Read through the data below and state how many of its lines contain the word "International", adding nothing.

[PROVIDED DATA — start]

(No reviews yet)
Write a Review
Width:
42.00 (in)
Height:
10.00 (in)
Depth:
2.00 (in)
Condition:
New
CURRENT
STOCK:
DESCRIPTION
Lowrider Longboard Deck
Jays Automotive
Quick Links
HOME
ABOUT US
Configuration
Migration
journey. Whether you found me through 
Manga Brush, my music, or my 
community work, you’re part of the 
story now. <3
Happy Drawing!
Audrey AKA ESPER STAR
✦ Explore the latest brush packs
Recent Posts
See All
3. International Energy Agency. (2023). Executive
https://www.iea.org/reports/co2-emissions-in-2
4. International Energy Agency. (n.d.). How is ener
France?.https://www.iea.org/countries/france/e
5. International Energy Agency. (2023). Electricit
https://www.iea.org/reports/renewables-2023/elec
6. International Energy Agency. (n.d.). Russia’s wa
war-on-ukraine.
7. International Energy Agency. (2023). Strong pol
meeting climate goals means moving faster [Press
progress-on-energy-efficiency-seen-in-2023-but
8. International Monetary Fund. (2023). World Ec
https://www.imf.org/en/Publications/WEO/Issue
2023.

[PROVIDED DATA — finish]
[PROVIDED DATA — start]

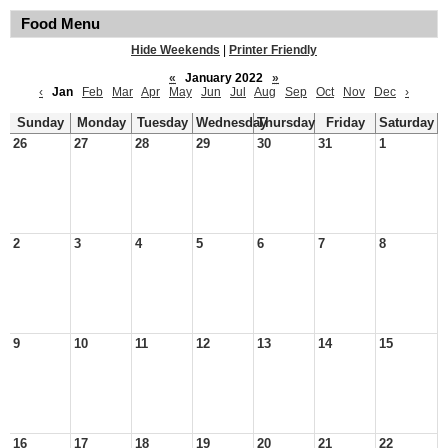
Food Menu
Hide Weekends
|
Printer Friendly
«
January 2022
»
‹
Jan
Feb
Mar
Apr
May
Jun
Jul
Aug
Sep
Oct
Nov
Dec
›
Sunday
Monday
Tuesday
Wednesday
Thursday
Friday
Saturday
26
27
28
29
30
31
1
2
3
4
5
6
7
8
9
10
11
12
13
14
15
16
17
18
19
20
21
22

[PROVIDED DATA — finish]

THE COMPLETED TASK -> 6